◆ WHAT YOU SHOULD DO:
Although the entries contain pictures, write out only their text, exactly as it stands.

(Saved data entries)
============

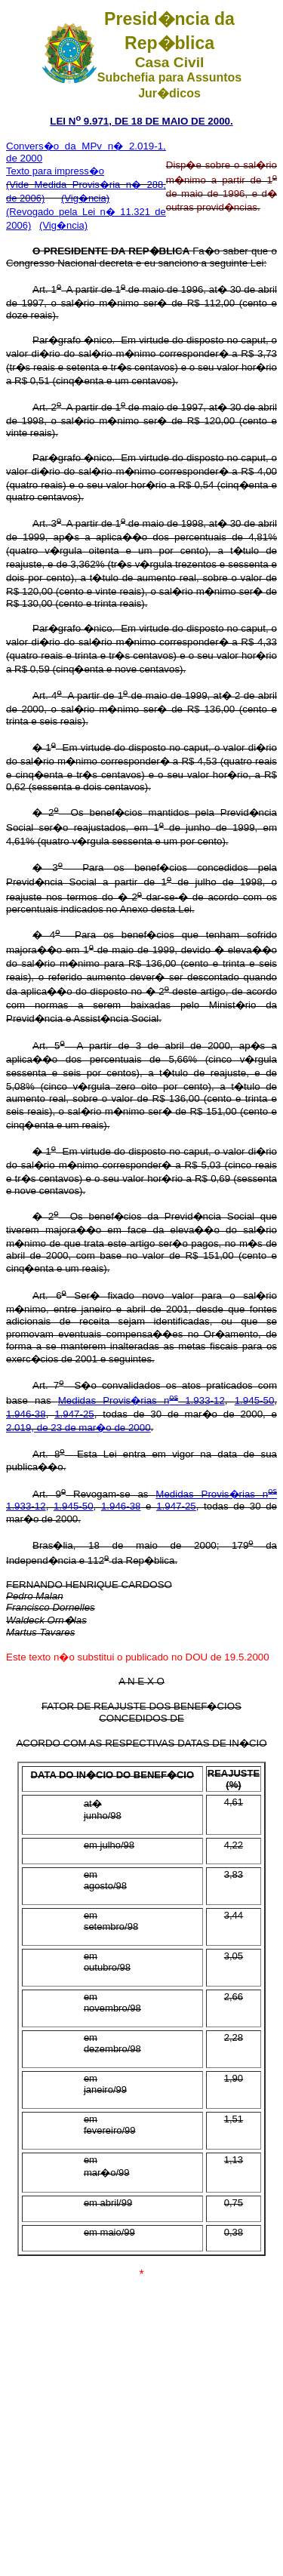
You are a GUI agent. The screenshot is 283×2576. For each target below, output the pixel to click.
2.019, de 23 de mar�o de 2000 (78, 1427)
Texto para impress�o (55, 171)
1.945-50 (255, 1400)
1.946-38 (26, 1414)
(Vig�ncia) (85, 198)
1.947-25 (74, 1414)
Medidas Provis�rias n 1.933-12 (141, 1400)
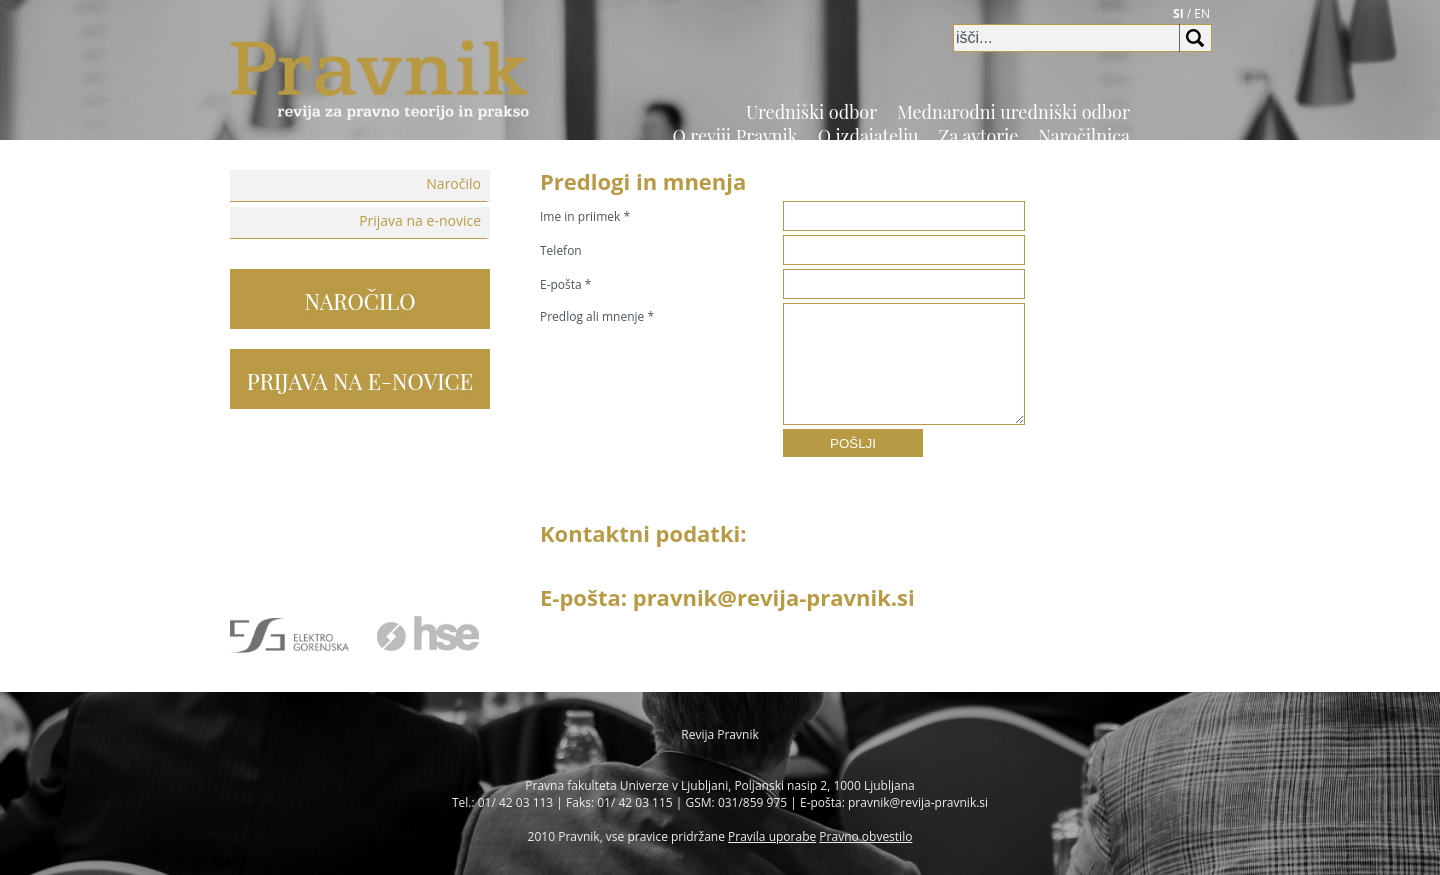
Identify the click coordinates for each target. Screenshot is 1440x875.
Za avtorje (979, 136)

============

◆ YOUR SOLUTION:
You are a GUI agent. The screenshot is 283×2576. For each target below, output the pixel to click.
2.019, de 23 de mar�o de 2000 (78, 1427)
Texto para impress�o (55, 171)
1.945-50 (255, 1400)
1.946-38 (26, 1414)
(Vig�ncia) (85, 198)
1.947-25 (74, 1414)
Medidas Provis�rias n 1.933-12 (141, 1400)
Identify the click coordinates for each target. Screenshot is 1440x875.
Za avtorje (979, 136)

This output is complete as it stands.